Tak lama kemudian seorang laki-laki berlari kearahnya. Kelihatannya ia salah satu pemain yang sedang bermain disana. Lapangan itu cukup ramai, ada banyak anak-anak yang kelihatannya seumuran dengan laki-laki itu.

"Maaf kak? Boleh kuambil bolanya?" sapa anak itu ramah. Jimin tersenyum, lalu ia mengangkat bola tersebut dan memberikannya pada anak itu.

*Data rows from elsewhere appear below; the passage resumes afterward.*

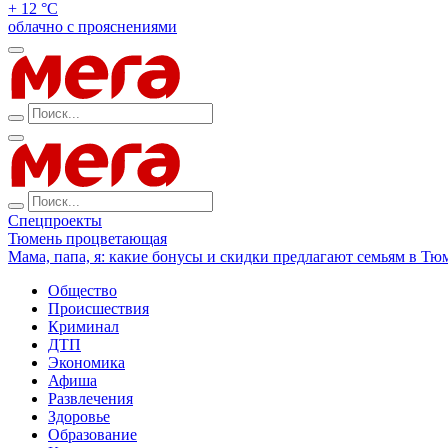
+ 12 °С
облачно с прояснениями
Спецпроекты
Тюмень процветающая
Мама, папа, я: какие бонусы и скидки предлагают семьям в Тю
Общество
Происшествия
Криминал
ДТП
Экономика
Афиша
Развлечения
Здоровье
Образование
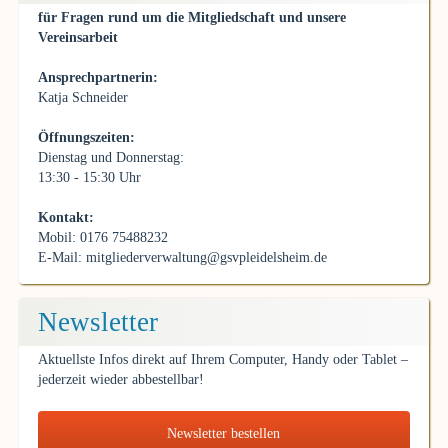
für Fragen rund um die Mitgliedschaft und unsere
Vereinsarbeit
Ansprechpartnerin:
Katja Schneider
Öffnungszeiten:
Dienstag und Donnerstag:
13:30 - 15:30 Uhr
Kontakt:
Mobil: 0176 75488232
E-Mail:
mitgliederverwaltung@gsvpleidelsheim.de
Newsletter
Aktuellste Infos direkt auf Ihrem Computer, Handy oder Tablet –
jederzeit wieder abbestellbar!
Newsletter bestellen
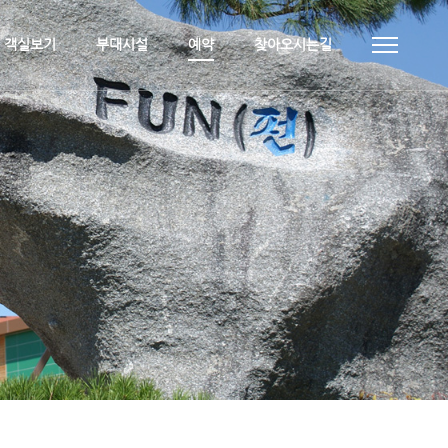
객실보기
부대시설
예약
찾아오시는길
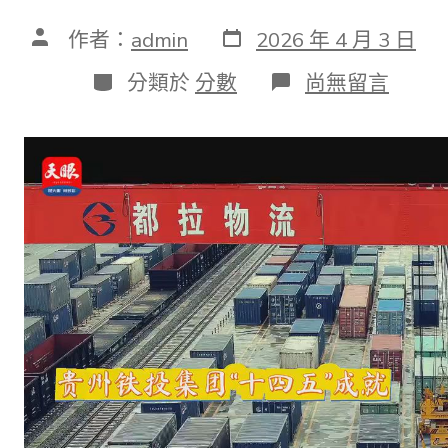
發
文
作者：
admin
2026 年 4 月 3 日
表
章
日
作
分
在
分類於
分數
尚無留言
期
者
類
〈兩
會
時
光
·
我
們
的
殘
局
｜
把
“海
港”
搬
到
內
陸！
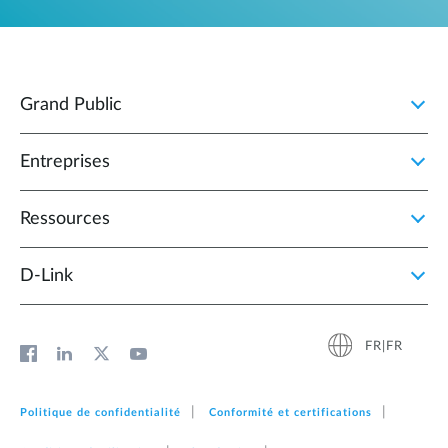
Grand Public
Entreprises
Ressources
D‑Link
FR|FR
Politique de confidentialité
Conformité et certifications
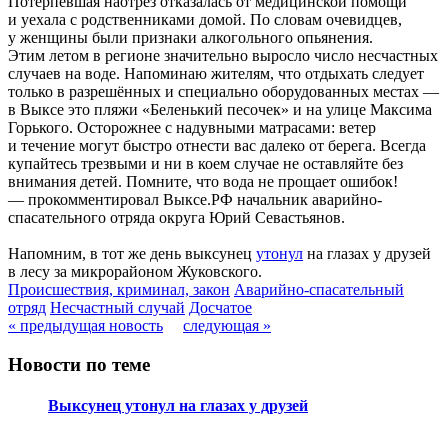
Потерпевшая наотрез отказалась от медицинской помощи
и уехала с родственниками домой. По словам очевидцев,
у женщины были признаки алкогольного опьянения.
Этим летом в регионе значительно выросло число несчастных
случаев на воде. Напоминаю жителям, что отдыхать следует
только в разрешённых и специально оборудованных местах —
в Выксе это пляжи «Беленький песочек» и на улице Максима
Горького. Осторожнее с надувными матрасами: ветер
и течение могут быстро отнести вас далеко от берега. Всегда
купайтесь трезвыми и ни в коем случае не оставляйте без
внимания детей. Помните, что вода не прощает ошибок!
— прокомментировал Выксе.РФ начальник аварийно-
спасательного отряда округа Юрий Севастьянов.
Напомним, в тот же день выксунец
утонул
на глазах у друзей
в лесу за микрорайоном Жуковского.
Происшествия, криминал, закон
Аварийно-спасательный
отряд
Несчастный случай
Досчатое
« предыдущая новость
следующая »
Новости по теме
Выксунец утонул на глазах у друзей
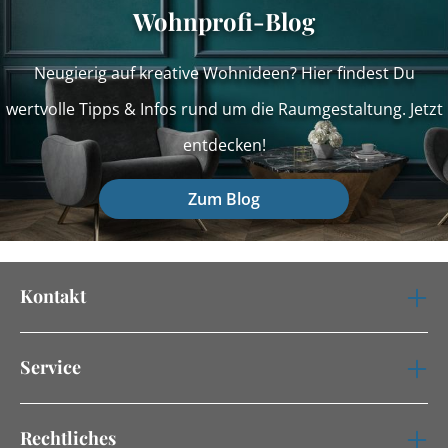
Wohnprofi-Blog
Neugierig auf kreative Wohnideen? Hier findest Du
wertvolle Tipps & Infos rund um die Raumgestaltung. Jetzt
entdecken!
Zum Blog
Kontakt
Service
Rechtliches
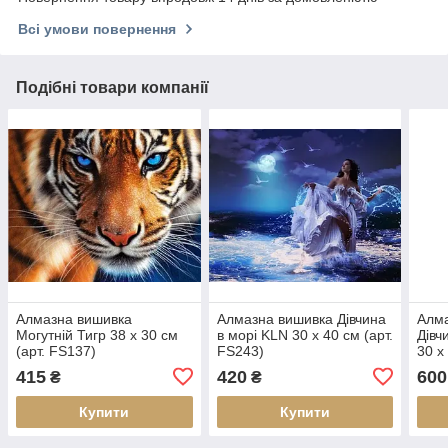
Всі умови повернення
Подібні товари компанії
Алмазна вишивка
Алмазна вишивка Дівчина
Алма
Могутній Тигр 38 х 30 см
в морі KLN 30 х 40 см (арт.
Дівч
(арт. FS137)
FS243)
30 х
415
420
600
₴
₴
Купити
Купити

Jimin sudah siap memakai earphone lagi nya jika saja suara anak itu kembali masuk ke gendang telinganya, "Tunggu! Apa kau Park Jimin?"

"Eh?" Jimin salah tingkah. Ia tak kenal anak ini. Perasaan tidak enak tiba-tiba muncul. Jimin takut anak ini adalah saudaranya, atau mungkin adik kelas namun ia tidak mengenalinya, "M-maaf kau siapa?"

Mata anak itu berbinar, "Pasti kau Jimin-sunbae dari Haneul Inter School! Si pemain basket!"

"E-Excuse me?" Oke, Jimin total bingung sekarang. Mengapa anak itu tau namanya? Darimana? Bagaimana juga ia tau dimana Jimin bersekolah?

Seakan tau pikiran Jimin, anak itu buru-buru mencela. "Aku dari Namdeul School! SMA ku bertanding denganmu tahun lalu, sunbae! Dan siswa SMP boleh menontonnya, jadi aku ada disana! Kau keren!"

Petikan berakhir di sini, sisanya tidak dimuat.